The report, which included data from 168 hospitals and 1.6 million patients in the state, found that 19,154 patients contracted infections in hospitals in 2005, compared with 11,668 in 2004, an increase that researchers said partially was because of better reporting.
For one study released on Monday, researchers from Allegheny General Hospital in Pittsburgh analyzed data on 54 patients who acquired central line-associated bloodstream infections over three years (Lee, Washington Post, 11/21).
The study found that insurers paid the hospital an average of $64,894 for each infected patient. The average expense of caring for the patients was $91,733, resulting in an average loss of $26,839 per patient, according to the study (USA Today chart, 11/21).
The hospital broke even or made a profit on four of the patients, the study found.
Co-author Richard Shannon, vice chair of clinical affairs in the Department of Medicine at the University of Pennsylvania, said that the study "adds economic strength to the notion that we ought to be doing away with infections" (Appleby, USA Today, 11/21).
In the second study, researchers from Cardinal Health in Massachusetts found that the severity of the effects of an infection could not be attributed to the severity of a patient's illness at admission. In addition, the study found that patients who contracted hospital-acquired infections had longer hospital stays, were more likely to die and accumulated higher costs than similar patients who did not contract infections.
For the third study, lead author Christopher Hollenbeak, a professor of surgery at the Pennsylvania State University College of Medicine, examined PHC4 data on more than 180,000 surgical patients. The study found that underlying factors such as age, obesity and diabetes helped determine whether a patient was likely to acquire a surgical wound infection but to a lesser degree than hospital procedures such as hand washing, length of surgeries and traffic through the operating room.
David Nash, editor of AJMQ and chair of the Department of Health Policy at Thomas Jefferson University, said, "It's the process, not the patients" that leads to hospital-acquired infections.
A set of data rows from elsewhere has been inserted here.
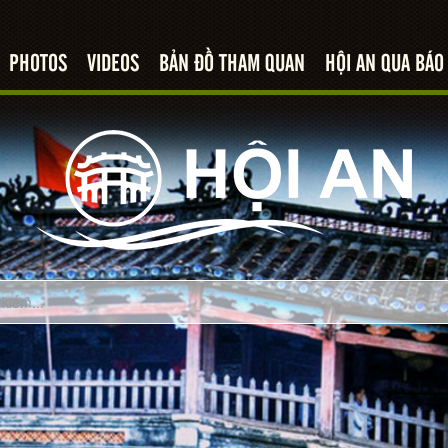
PHOTOS
VIDEOS
BẢN ĐỒ THAM QUAN
HỘI AN QUA BÁO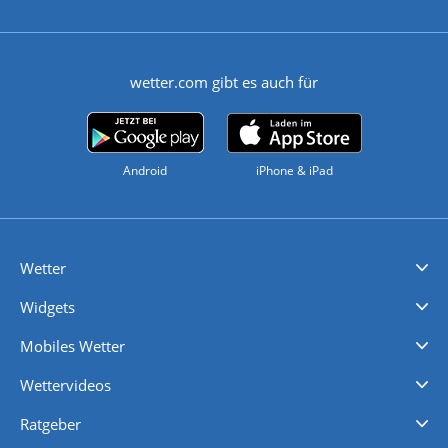
wetter.com gibt es auch für
Android
iPhone & iPad
Wetter
Videovorhersagen
Kolumnen
Unwetterwarnungen
wetter.com Deutschland
wetter.com Schweiz
wetter.com Österreich
Werben
Homepage Widget
Wetter API
Wetter- und Geodaten - meteonomiqs.com
tiempo.es
meteos24.fr
ilmeteo24.it
pogoda24.pl
weather24.co.uk
Widgets
Regenradar
Windgeschwindigkeiten
Temperatur
Sonnenschein
Wassertemperatur
Mobiles Wetter
iPhone Wetter
iPad Wetter
Android Wetter
Wettervideos
Nachrichten
Deutschlandwetter
Schweizwetter
Österreichwetter
Regionalwetter
Wetter in Europa
Wetter Weltweit
Wetterlexikon
Promi-News
Ratgeber
Biowetter
Glätteindex
Reiseziel Finder
Erkältungswetter
Klima & Umwelt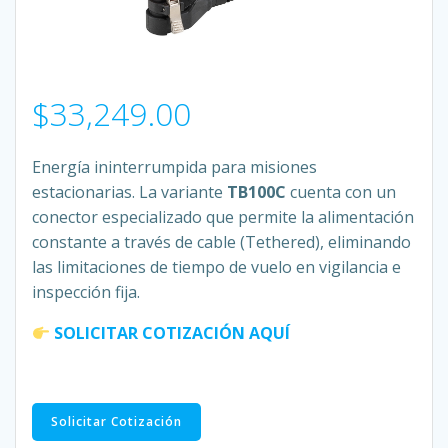
$
33,249.00
Energía ininterrumpida para misiones
estacionarias. La variante
TB100C
cuenta con un
conector especializado que permite la alimentación
constante a través de cable (Tethered), eliminando
las limitaciones de tiempo de vuelo en vigilancia e
inspección fija.
SOLICITAR COTIZACIÓN AQUÍ
Batería
Solicitar Cotización
Inteligente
"These three groups independently found that despite hospitals' claim that in the sickest patients it's inevitable that someone is going to get a hospital-acquired infection, that's just not the case," Nash said, adding that health professionals should promote more hand washing among hospital workers, use greater care with gowns and other clothing that can prevent infections during procedures, reduce traffic in operating rooms and be more selective in the use of antibiotics (Washington Post, 11/21).
Marc Volavka, executive director of PHC4, said, "The simple fact is that every patient who enters a hospital in Pennsylvania and in this country is at risk for a hospital-acquired infection," adding that many infections "are about flawed processes and the chaos currently existing within our health care delivery system."
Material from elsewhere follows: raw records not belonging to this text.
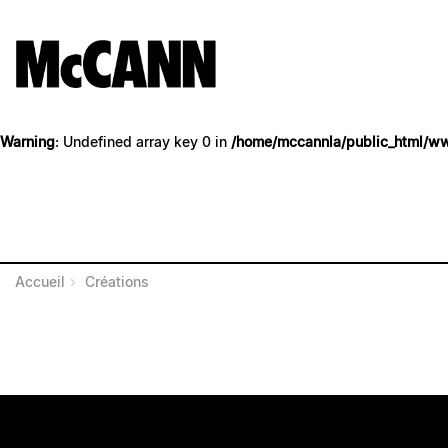
Warning
: Undefined array key 0 in
/home/mccannla/public_html/w
Warning
: Undefined array key 0 in
/home/mccannla/public_html/w
A
A
A
Accueil
Créations
A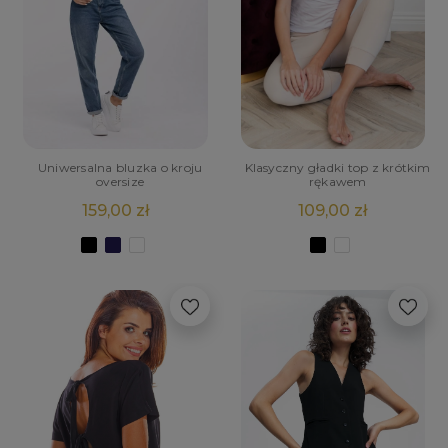
Uniwersalna bluzka o kroju
Klasyczny gładki top z krótkim
oversize
rękawem
159,00 zł
109,00 zł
Volavka and Nash said the federal government should encourage hospitals nationwide to follow Pennsylvania's model for tracking infections (Sherman/Fahy, Pittsburgh Post-Gazette, 11/21).
Shannon said, "Not only is it the right thing to do from the patient perspective, but infections are in fact costing payers and hospitals lots of money" (USA Today, 11/21).
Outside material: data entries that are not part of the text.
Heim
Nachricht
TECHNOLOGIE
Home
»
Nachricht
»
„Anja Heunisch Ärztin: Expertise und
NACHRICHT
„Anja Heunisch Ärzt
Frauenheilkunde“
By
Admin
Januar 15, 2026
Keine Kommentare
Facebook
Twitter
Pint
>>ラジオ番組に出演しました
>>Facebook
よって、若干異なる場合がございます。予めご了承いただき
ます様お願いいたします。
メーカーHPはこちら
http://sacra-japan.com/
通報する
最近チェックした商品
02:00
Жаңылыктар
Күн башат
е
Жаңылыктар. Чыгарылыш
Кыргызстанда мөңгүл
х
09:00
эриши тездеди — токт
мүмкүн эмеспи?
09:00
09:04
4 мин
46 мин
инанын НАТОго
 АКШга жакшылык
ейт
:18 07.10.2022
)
Rep. Tim Murphy (R-Pa.), co-chair of the congressional health care caucus, said, "I think the federal government has to take the lead on this."
Nancy Foster, vice president of quality and patient safety policy for the American Hospital Association, said the federal government is considering linking Medicare payments to hospital infection rates (Pittsburgh Post-Gazette, 11/21). "The new wave of research is showing that our previous expectations around what was preventable underestimated what we could actually achieve," Foster said (Washington Post, 11/21).